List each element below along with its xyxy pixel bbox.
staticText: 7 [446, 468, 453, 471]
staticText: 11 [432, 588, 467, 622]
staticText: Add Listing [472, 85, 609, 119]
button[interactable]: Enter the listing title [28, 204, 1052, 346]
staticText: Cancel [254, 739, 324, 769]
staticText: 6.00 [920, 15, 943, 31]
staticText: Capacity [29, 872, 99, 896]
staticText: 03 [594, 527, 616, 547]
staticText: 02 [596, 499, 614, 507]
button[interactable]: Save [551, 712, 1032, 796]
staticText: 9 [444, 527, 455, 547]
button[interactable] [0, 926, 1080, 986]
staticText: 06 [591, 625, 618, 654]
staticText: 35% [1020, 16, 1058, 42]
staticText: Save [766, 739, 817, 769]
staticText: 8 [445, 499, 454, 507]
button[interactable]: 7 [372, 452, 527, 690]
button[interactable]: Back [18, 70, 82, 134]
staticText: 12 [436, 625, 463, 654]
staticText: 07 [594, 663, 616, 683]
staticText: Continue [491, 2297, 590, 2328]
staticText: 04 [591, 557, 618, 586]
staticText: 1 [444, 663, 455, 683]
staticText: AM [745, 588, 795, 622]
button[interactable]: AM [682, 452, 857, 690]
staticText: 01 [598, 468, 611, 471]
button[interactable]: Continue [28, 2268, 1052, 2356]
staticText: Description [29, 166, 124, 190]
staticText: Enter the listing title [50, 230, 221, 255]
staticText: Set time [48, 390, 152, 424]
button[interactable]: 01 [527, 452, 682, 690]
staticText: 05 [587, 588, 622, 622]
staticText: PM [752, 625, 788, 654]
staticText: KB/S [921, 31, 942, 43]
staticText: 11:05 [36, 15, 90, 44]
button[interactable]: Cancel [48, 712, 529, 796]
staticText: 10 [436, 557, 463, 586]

----

Reproduce every line from the preceding data in which the word "Save" can be found.

**OUTPUT BELOW**
button[interactable]: Save [551, 712, 1032, 796]
staticText: Save [766, 739, 817, 769]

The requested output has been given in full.